The lady walking her dog turned around. "Oh my gosh! Are you okay?!" I stayed still for a moment, trying to figure out what happened, but I realized both the dog lady and the yard work guy across the street were eagerly watching to make sure I hadn't broken anything. So I rolled over and got up, brushed myself off. "I'm okay. Just my dignity is damaged," I shouted back. "You sure??" "Yeah, I'm okay." I turned toward my house and started walking, trying to get a better sense of the real damage. My phone, which had endured a long scrape on the pavement, actually looked fine. Just the screen protector, which had clearly served its purpose, needed to come off because of all the dirt under it. Nothing was bleeding too bad, just scraped and bruised - both elbows, especially my left, my left hand and thumb especially, and a gigantic bruise on my left hip. A hole in my shorts.

Then I realized, "Oh my gosh, I just had surgery on my left side! Am I okay?" I looked down, and no damage done.

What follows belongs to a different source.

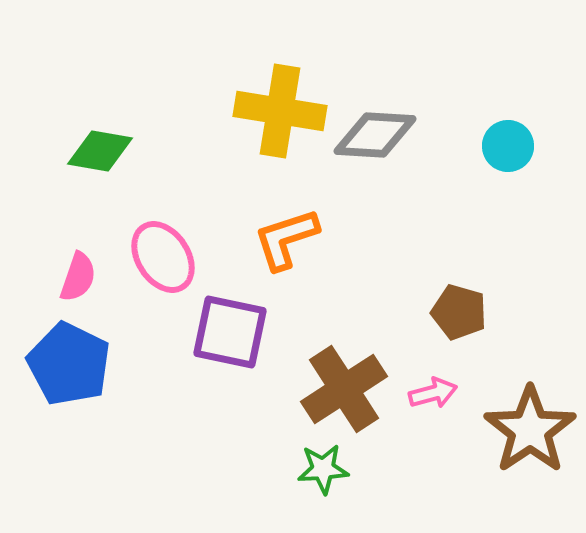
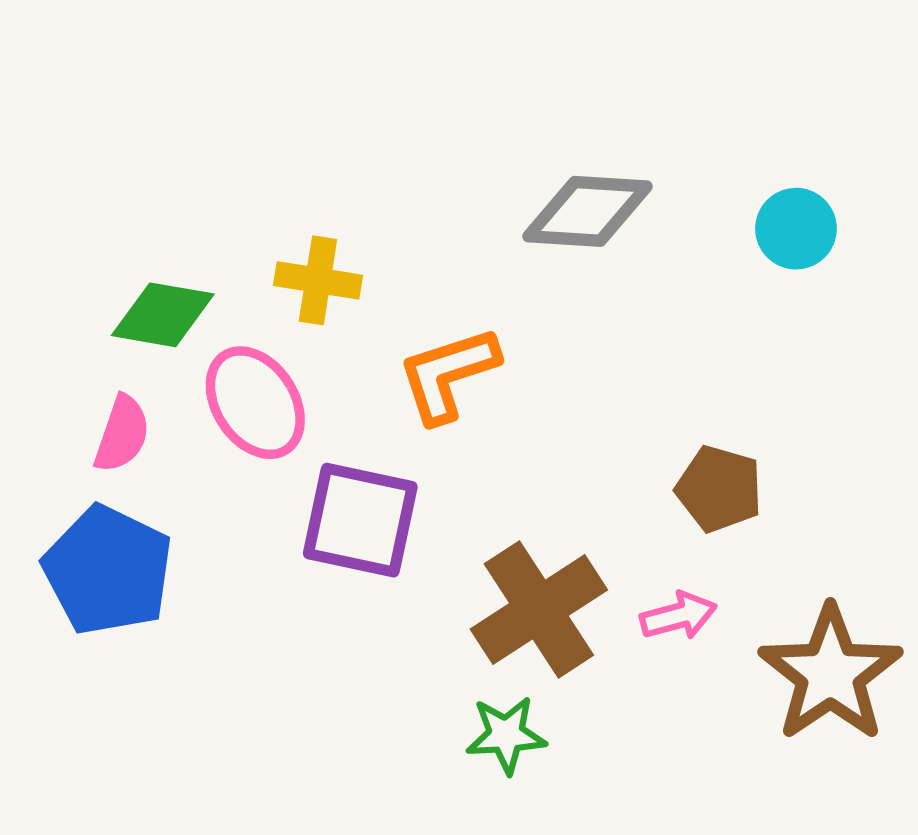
yellow cross: (280, 111) -> (318, 280), moved, size x0.6
green diamond: (100, 151) -> (163, 315), moved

With some pride, I noticed that my newbie boobie didn't hurt at all - I hadn't even noticed it! (Of course, it doesn't have any feeling, so maybe that's why...) But it still stood, looking artificially perky as ever, no damage done. Good job, boobie!

I limped (more in ego than in body) back to my house, the few more steps, feeling pretty discouraged. Here I'd felt so good, was getting a good start on the day by exercising, and the adventure ends with a face plant in sight of my house. What am I supposed to take from this??

Michael's mom has been staying with me, and she was up and about when I got in. "I biffed it," I said. "Oh no," she said, with appropriate motherly concern. She helped me get cleaned up, helped me get set up with some ice. After I'd calmed down a bit (between the pain and the frustration, there were some tears), I took a shower and got dressed, and asked her to help me get some bandages going. I pulled out the hydrogen peroxide and she tried to clean the biggest scrape... but holy CRAP that hurts! I said, "This hurts more than the mastectomy!!" which really is true, I think (though it didn't last as long). We gave up on that after a while and iced it some more, than put some neosporin and a big bandaid - at least I had plenty of those from my biopsy days. I took some Advil.

Now I'm at work, grumpy that I didn't get here until much later than I'd planned when I woke up feeling so good and energized. Boo. :(

1 comment:

  1. At some point, the fact that it's a Monday may cross your mind. Perhaps that will make your lips spread into a thin smile... After all, it's MONDAY! (they are used to blame when things go awry.)